Last night (if you call 3AM "night", that is) I turned in a portion of my dissertation proposal to my advisor. It was 30+ pages, and probably half the length of the ultimate product ... but maybe 1/4 of the work of the ultimate project :( I have three weeks left for the deadline I set for myself (10/15) and four weeks for my advisor's deadline. I dont want to push it out that late since I'm due with baby #2 shortly after that date ... and I know he will not accept early labor as an excuse for not sending him the work.

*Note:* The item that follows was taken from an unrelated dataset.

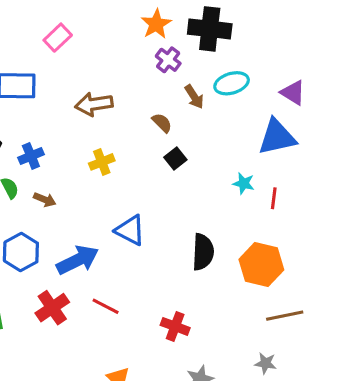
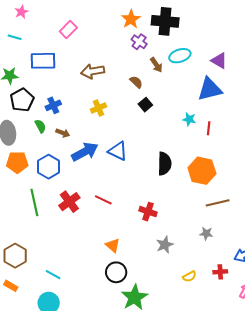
blue arrow: (78, 260) -> (85, 152), moved

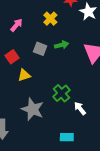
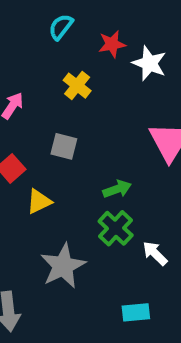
green arrow: (62, 45) -> (117, 189), moved
gray star: (33, 109) -> (63, 266), turned 30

So I've been working 3 days a week, 5 hours at a time with my sitter. I work about 2 hours during Brooke's nap every day I dont have the sitter. After Brooke goes to bed I put in about 4 hours of work (last night, about 6 hours). And yet despite all the hours I have put in, what I sent last night was still very much draft-form. Its not a huge deal because it was more of a good-faith-check-in ... so he knows I'm out here progressing towards my goal. But it IS a huge deal in the respect that I'm putting in so much time and still struggling to end up with a completed project.

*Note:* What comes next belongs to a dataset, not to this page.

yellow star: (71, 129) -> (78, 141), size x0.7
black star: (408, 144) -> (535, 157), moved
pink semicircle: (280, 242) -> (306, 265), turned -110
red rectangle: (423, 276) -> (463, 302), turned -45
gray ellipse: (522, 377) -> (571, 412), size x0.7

I was up until 2AM on Saturday night. Not having fun. Not getting things ready for the new baby. I was working. And Brooke got up at 6:30, of course. Luckily, Daddy got up with her and let me get an extra hour of sleep in the morning. It was the most awesome thing in the world. I wish he could be here every morning so I can crash a little longer after these late night dissertation crunches :)
To top it off, I had to cancel my trainer today, because she comes during Brooke's nap ... and today I'm taking a nap when she does. And despite the fact I got about 2 hours of sleep last night and know I need (and deserve) a nap, I already feel guilty about the time I'm losing sleeping instead of doing some of the other things I have to do.
Even more importantly ... this is a huge week. Brooke turns TWO on Friday, and its also her first day of school. So, while I'm stressing about my school, right now I'm even more worried about the fact that I have to drop of my "baby" for her first day of school in just a few days. I guess the good thing is, the night before I will likely get tons of work done ... since I'm not gonna be able to sleep anyway ;)
3 comments:
hum well I can't say I relate at all so I won't go there, but I can say you should be sooooo proud of yourself! I mean did you read that post??? Look at everything you are getting done while still being a good mommy... I hope things start to come together for you
SO PROUD OF YOU !!!!!! You own this B****.
I can't imagine how tired you are!
Get some rest: Running on empty won't make for a better dissertation.
On another note: Happy b-day to Brooke! And good luck with her start fo school. It isn't easy leaving those little nuggets.